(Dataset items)
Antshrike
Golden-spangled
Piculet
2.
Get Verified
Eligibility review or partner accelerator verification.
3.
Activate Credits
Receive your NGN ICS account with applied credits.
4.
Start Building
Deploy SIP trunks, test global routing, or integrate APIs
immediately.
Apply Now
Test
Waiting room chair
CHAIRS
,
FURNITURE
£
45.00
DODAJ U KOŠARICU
--
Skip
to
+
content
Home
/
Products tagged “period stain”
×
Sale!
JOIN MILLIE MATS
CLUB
...
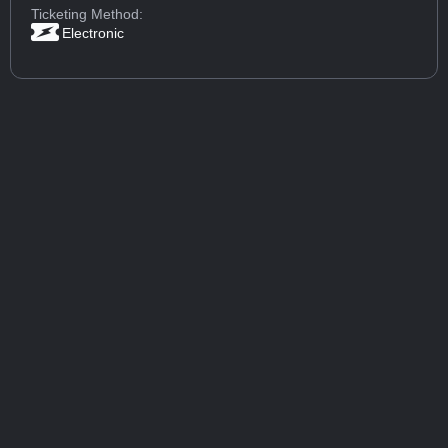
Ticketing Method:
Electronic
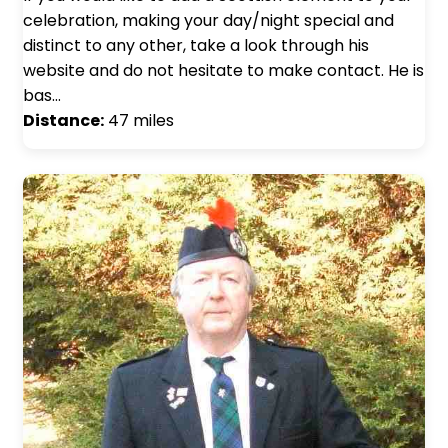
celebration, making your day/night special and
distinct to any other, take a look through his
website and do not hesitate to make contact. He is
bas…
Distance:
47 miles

— Task to complete —
Out of the records, collect only those lines that contain the string "your".

— Result —
Receive your NGN ICS account with applied credits.
celebration, making your day/night special and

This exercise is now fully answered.